Build Time Monitoring With Cruise

We’ve been using Cruise to handle continuous integration duties on my current project for several months now. One thing that Cruise doesn’t support out of the box is any way to easily monitor the trend in build duration over time. While we as developers get a pretty good feel for the build getting slower and slower, we don’t have any real statistics that we can use as evidence to back this up.

I feel it’s very important to have a quick build, and so having visibility over build times is essential. If we’re going to make any attempt to speed up a slow build, how can we measure any improvement we make without having easy access to these statistics?

One of Cruise’s strongest features is its RESTful API which gives us the ability to integrate with it. Cruise allows access to information about past builds, including the duration which the build took to run, through its Properties API. This API provides access to build data in CSV format and the fact that it’s all accessible through a simple HTTP client means that it’s really easy to consume and use as you wish.

I’ve been a big fan of jQuery for some time, and I recently stumbled across Flot, which allows you to plot various different kinds of chart directly in Javascript. I’ve combined the two, with some help from the excellent Datejs library to consume the data from the Cruise API and plot the results.

The build for our main application is divided into six stages within a single pipeline. I’ve chosen to plot each stage as a separate series on the same chart, the y-axis shows the build time in minutes and seconds, and the x-axis the date on which the build took place. I’m not going to focus on we can learn form this chart in this post, but instead on how I created the chart itself. Here’s the Javascript I ended up with.

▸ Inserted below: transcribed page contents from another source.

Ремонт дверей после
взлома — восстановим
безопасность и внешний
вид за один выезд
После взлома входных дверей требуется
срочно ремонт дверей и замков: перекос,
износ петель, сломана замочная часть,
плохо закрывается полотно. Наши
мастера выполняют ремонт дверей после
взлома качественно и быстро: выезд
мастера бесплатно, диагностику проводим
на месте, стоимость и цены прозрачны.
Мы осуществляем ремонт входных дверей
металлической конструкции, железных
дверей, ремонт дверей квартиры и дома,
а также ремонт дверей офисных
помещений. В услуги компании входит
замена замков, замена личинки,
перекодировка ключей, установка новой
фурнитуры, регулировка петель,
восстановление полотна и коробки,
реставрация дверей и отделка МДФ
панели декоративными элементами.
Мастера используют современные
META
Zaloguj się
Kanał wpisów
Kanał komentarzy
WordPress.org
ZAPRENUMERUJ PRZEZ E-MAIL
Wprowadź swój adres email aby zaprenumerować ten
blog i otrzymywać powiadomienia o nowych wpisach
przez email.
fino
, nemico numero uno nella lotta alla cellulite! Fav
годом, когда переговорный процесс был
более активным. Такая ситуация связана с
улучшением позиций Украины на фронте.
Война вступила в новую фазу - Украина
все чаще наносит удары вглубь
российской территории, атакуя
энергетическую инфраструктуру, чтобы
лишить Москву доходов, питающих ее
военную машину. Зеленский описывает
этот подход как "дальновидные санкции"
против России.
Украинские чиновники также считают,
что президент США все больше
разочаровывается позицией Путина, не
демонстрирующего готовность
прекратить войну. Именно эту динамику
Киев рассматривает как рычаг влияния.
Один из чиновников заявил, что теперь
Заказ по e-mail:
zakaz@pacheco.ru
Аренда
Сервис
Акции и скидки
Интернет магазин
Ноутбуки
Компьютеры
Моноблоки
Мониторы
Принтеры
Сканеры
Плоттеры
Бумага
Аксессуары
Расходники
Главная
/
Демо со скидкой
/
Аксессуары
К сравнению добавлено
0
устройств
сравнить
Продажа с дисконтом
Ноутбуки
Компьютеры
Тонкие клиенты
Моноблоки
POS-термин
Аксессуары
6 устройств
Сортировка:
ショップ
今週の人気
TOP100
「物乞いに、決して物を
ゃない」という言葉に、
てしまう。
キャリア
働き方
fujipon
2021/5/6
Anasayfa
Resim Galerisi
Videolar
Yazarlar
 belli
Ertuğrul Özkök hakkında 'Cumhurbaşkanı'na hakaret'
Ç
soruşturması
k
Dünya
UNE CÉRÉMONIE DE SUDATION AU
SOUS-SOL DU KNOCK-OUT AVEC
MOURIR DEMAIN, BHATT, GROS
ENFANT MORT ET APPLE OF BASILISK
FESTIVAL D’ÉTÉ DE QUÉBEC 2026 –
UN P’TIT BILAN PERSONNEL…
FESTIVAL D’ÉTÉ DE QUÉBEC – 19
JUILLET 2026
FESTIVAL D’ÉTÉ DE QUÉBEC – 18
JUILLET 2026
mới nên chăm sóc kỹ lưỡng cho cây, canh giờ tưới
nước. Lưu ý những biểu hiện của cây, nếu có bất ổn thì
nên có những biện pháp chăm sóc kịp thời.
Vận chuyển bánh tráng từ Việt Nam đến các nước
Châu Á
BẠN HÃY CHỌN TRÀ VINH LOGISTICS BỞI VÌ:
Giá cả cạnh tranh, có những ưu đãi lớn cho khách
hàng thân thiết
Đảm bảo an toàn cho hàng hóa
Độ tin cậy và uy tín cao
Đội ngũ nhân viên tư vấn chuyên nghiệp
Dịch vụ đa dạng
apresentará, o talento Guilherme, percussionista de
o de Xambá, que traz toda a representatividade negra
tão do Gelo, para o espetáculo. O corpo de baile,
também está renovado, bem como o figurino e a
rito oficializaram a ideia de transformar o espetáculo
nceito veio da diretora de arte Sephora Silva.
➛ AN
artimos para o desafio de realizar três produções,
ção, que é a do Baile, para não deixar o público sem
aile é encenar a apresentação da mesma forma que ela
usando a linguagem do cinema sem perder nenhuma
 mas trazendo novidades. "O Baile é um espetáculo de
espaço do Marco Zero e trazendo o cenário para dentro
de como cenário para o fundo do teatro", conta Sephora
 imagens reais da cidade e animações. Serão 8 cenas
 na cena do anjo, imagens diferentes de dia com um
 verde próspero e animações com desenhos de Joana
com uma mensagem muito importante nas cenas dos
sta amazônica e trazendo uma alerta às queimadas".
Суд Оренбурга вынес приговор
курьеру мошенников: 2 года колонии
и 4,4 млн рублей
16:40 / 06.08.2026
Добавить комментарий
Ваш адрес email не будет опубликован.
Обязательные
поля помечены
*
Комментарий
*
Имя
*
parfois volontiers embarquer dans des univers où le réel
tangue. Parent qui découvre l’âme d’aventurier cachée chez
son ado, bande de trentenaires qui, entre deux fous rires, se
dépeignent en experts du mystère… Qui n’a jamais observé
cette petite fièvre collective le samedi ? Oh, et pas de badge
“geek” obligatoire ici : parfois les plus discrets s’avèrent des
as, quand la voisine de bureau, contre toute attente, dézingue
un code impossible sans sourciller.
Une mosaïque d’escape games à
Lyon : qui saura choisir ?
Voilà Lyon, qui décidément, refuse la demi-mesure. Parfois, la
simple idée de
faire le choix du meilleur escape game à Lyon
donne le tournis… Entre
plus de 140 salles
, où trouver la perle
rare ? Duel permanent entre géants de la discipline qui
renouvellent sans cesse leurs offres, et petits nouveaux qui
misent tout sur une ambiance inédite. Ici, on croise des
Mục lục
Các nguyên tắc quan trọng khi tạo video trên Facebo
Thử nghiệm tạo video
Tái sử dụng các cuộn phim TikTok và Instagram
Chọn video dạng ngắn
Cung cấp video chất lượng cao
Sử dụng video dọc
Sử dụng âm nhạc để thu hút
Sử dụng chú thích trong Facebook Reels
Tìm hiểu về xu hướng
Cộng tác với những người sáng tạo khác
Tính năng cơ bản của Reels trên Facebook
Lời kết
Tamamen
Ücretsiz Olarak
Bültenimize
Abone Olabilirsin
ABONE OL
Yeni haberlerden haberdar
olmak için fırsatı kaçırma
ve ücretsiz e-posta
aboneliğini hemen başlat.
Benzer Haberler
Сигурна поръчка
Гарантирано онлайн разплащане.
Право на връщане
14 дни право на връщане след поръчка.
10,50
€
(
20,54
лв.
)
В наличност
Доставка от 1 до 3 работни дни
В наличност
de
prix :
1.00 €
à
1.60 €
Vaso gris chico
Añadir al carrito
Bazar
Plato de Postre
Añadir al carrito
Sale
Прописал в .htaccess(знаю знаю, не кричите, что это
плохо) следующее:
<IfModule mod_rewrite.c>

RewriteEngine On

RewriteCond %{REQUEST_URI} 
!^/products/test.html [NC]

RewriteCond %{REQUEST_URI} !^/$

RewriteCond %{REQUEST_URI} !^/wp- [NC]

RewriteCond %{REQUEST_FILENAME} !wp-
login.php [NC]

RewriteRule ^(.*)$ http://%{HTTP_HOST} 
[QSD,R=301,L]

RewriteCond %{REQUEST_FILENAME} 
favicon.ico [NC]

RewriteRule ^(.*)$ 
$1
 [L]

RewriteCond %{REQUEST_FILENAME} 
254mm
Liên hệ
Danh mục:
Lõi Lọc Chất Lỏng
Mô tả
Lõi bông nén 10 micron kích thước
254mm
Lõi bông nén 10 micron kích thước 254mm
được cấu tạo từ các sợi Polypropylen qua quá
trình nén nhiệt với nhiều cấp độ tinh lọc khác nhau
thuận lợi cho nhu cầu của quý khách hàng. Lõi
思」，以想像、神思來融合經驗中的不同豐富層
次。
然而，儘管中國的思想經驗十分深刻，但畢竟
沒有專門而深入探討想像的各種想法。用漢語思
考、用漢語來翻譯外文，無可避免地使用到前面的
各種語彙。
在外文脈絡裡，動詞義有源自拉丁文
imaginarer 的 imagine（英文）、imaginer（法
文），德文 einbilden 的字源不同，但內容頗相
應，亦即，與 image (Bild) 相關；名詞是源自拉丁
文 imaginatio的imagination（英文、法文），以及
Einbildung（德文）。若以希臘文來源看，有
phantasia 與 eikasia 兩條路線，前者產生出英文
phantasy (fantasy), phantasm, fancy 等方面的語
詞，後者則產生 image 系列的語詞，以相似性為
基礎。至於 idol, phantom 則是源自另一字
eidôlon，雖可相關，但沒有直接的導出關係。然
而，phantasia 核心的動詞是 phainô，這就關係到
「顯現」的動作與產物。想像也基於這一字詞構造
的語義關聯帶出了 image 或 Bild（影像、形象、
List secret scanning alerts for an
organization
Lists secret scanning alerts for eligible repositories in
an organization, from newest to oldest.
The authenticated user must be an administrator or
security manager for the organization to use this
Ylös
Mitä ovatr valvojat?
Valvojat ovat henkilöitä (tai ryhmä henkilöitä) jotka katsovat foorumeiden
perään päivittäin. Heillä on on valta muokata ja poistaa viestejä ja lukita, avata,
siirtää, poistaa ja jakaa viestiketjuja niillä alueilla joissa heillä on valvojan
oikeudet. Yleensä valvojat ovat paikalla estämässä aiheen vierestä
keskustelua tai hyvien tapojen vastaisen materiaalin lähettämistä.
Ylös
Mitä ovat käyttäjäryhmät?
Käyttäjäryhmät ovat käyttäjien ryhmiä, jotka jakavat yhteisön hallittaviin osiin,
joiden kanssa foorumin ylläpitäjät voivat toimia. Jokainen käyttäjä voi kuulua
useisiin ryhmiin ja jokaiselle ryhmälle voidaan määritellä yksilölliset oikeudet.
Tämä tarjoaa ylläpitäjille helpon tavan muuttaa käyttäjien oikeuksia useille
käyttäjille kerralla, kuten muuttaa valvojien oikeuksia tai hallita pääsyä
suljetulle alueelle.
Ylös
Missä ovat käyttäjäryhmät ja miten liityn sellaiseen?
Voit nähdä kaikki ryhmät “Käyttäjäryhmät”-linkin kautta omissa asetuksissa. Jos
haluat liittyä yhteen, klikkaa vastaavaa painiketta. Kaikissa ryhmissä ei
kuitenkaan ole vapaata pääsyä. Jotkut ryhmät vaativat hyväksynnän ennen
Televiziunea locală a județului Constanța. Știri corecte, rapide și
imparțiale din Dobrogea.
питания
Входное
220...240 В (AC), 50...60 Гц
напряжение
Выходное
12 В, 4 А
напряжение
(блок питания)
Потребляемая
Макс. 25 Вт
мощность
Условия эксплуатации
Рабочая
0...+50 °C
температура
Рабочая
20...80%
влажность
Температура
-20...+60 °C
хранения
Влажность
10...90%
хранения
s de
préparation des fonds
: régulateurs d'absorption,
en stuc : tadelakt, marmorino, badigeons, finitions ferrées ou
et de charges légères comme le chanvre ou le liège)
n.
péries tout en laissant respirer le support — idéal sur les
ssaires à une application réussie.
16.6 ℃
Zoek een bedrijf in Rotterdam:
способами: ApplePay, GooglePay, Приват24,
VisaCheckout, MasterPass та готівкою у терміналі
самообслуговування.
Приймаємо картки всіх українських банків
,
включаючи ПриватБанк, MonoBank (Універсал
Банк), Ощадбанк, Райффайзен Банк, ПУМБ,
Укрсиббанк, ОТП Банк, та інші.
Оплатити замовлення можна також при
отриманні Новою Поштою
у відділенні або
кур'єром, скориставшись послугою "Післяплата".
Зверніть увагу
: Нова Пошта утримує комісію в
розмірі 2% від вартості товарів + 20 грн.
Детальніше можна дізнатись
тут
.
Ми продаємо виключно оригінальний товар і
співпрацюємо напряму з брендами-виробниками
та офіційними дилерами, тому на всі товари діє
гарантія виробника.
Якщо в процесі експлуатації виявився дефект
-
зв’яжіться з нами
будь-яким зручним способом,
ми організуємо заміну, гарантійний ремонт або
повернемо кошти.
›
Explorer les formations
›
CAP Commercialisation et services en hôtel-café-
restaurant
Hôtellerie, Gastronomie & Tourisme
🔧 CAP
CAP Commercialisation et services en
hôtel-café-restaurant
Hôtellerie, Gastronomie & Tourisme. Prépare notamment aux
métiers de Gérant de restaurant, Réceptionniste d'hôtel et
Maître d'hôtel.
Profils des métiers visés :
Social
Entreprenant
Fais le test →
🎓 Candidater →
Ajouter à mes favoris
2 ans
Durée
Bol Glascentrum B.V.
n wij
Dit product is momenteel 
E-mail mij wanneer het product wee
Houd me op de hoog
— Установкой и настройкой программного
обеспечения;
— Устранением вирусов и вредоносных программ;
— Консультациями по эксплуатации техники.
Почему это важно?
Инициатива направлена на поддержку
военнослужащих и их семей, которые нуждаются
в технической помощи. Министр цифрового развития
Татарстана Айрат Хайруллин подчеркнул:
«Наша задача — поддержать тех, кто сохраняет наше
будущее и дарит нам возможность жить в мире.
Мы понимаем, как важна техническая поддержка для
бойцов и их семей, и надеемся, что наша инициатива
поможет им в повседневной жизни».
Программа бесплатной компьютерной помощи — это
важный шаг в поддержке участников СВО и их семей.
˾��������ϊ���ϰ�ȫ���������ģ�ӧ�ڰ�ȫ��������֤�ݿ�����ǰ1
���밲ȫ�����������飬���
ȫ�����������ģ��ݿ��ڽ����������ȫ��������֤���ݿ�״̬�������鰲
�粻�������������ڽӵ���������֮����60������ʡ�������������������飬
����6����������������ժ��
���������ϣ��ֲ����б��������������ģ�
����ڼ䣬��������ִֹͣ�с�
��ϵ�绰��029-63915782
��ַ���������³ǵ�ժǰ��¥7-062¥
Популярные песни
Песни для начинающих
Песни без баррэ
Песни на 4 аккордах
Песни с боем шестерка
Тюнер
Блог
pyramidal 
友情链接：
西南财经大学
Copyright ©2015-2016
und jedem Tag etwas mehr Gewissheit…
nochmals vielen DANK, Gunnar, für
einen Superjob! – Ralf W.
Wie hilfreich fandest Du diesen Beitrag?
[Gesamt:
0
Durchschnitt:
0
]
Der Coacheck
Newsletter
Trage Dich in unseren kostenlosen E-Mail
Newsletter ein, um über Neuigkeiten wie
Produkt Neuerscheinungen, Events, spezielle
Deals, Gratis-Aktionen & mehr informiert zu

I use a simple data structure to configure the URL to the Cruise properties API which will serve up the CSV (I’ve masked it in the code example), and the label which will be used to identify the series in the chart legend. I’ve only shown a single series in the code, but any number could be added to the array. Then its a case of iterating over each of the builds, using jQuery to make an Ajax call to get the CSV and parsing the result.

You’ll see I use Datejs to parse the timestamp indicating when the build took place. Cruise returns the timestamp in the format “2009-11-16 12:04:19 +1100”, which Datejs handles with ease.

You’ll also notice I only plot successful builds. I included all builds originally, but the charts became too noisy, and it made seeing the overall trend of build times difficult when failed builds were also shown.

Finally, I make use of the ajaxStop jQuery event, which is triggered when all Ajax requests are complete, at which point I plot all of the results using Flot. I’ve used a custom formatter for the y-axis, which uses Timejs (part of Datejs), to convert the build time which Cruise supplies as a number of seconds, to a more readable minutes and seconds format. I was surprised how much of a performance hit I got when rendering the chart with the custom formatter, but haven’t looked through the Timejs code to work out exactly why this is.

Within the body of my HTML page, I have a div which the result is rendered into. You’ll see it’s easy to tweak the size of the chart and other aspects to fit your requirements.

I see this kind of chart working well as an Information Radiator, giving visibilty over the trend in build time to the whole team. It would be easy to integrate this as part of your continuous integration process, and have the chart automatically redraw periodically to keep up to date with new builds. Utimately, this kind of information can be used to highlight increasing inefficiencies development teams, and their customers feel as builds get slower and to measure improvements as we work towards making the build faster.